**Task directions:** Show every line from the entries that follow which holds the word "الترجمة".

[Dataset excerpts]
········
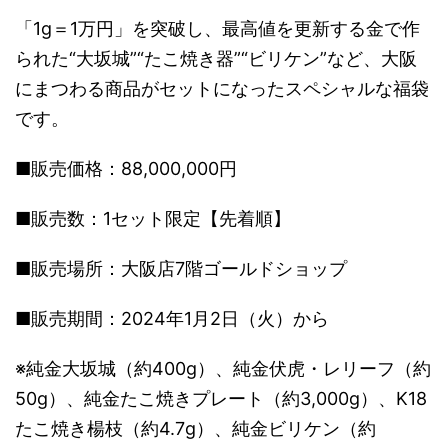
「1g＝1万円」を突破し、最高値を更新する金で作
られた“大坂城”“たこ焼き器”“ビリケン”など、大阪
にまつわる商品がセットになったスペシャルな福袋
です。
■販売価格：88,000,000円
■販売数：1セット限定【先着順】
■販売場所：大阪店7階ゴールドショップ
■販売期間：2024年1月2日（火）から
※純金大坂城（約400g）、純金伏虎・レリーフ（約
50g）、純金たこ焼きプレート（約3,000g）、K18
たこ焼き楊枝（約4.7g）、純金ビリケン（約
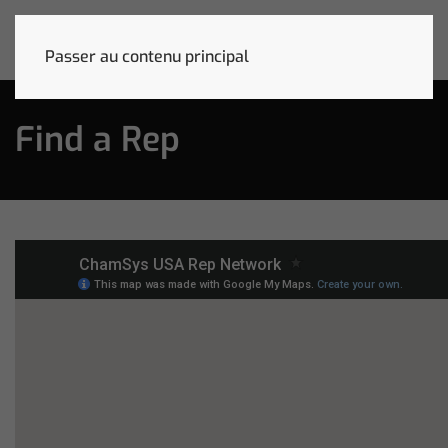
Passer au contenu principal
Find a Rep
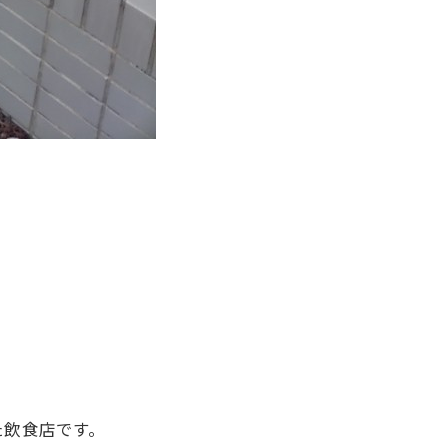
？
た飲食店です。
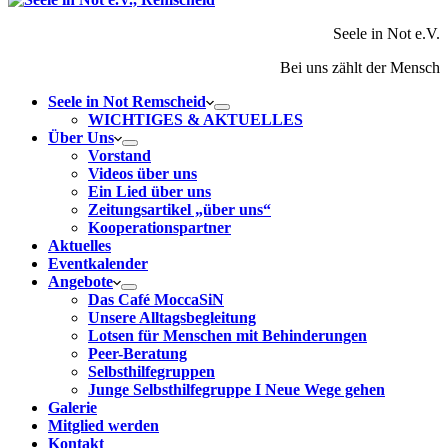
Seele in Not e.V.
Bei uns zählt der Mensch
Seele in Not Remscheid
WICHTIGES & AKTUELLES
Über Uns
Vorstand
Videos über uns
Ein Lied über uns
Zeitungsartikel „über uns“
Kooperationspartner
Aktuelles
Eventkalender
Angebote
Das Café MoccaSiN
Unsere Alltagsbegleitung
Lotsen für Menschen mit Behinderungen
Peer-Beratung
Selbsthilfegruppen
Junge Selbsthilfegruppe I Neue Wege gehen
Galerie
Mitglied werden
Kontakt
········
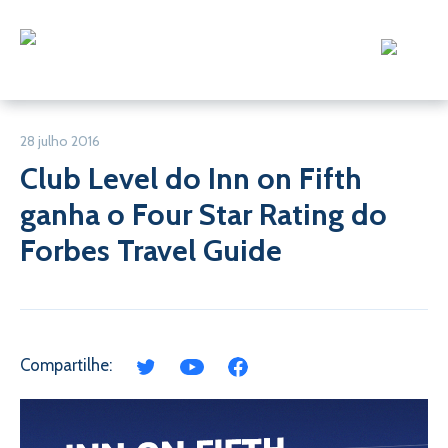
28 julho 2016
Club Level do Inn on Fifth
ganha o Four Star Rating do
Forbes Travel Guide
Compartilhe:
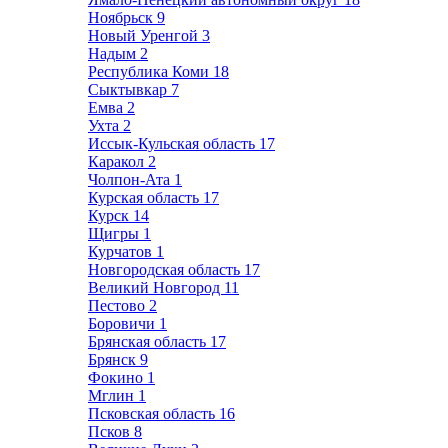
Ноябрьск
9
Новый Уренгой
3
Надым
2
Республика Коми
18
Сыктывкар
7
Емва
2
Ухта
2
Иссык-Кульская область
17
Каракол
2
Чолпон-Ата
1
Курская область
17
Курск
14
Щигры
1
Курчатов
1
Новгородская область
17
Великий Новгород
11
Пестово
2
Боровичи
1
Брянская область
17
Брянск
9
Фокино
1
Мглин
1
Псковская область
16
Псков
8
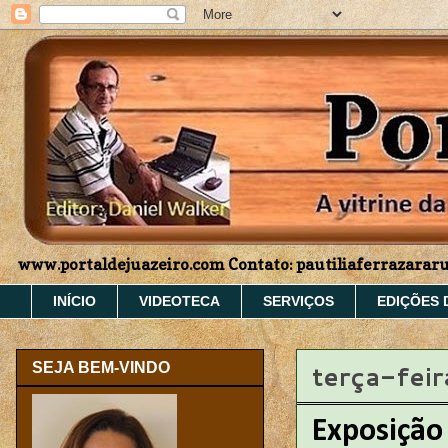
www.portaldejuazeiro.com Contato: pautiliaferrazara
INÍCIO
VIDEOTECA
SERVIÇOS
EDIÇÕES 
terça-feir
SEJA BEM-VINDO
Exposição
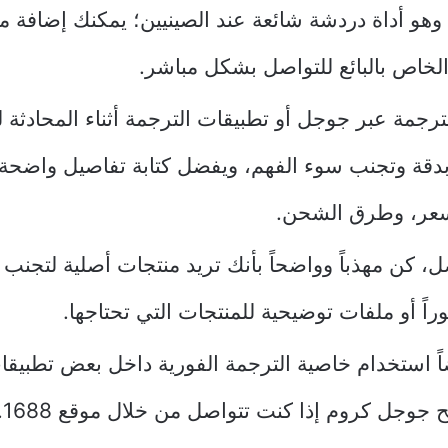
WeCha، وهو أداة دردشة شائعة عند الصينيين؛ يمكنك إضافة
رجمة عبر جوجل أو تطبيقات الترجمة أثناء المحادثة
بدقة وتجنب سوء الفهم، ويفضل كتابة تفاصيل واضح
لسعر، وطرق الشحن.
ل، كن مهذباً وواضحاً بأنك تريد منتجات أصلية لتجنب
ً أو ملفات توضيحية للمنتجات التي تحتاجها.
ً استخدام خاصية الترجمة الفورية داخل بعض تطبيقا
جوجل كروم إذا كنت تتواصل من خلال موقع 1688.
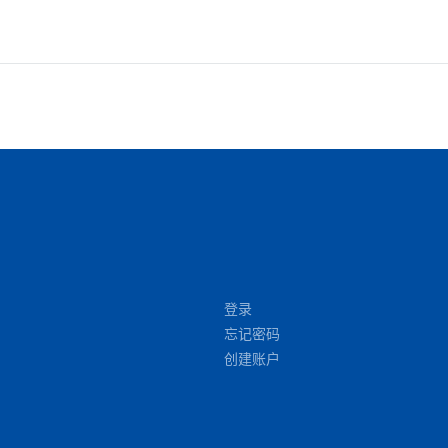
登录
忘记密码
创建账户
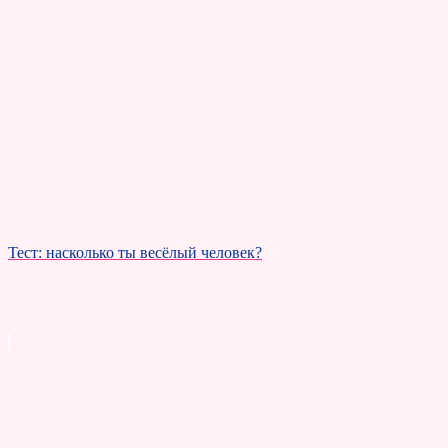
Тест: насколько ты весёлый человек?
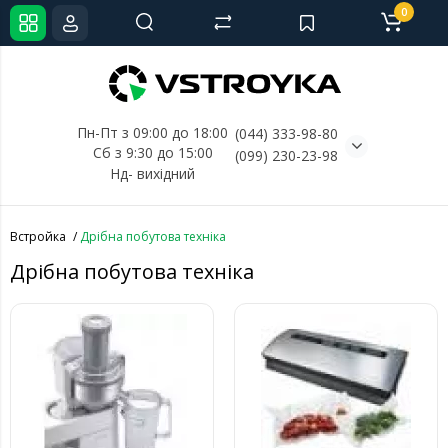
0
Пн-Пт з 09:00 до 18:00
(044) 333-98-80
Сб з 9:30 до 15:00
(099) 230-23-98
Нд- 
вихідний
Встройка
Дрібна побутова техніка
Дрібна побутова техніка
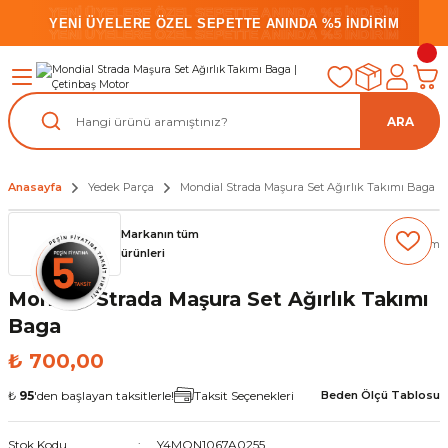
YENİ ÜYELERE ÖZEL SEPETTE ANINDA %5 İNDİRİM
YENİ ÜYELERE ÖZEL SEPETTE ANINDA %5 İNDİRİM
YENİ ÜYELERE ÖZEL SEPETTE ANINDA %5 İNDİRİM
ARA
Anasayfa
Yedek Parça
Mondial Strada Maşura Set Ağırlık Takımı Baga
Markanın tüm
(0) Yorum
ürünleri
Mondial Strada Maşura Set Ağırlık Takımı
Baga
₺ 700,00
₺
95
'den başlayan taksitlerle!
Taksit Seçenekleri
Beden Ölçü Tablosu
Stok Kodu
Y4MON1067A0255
········
**Your response:**
رجمة عبر جوجل أو تطبيقات الترجمة أثناء المحادثة
ً استخدام خاصية الترجمة الفورية داخل بعض تطبيقا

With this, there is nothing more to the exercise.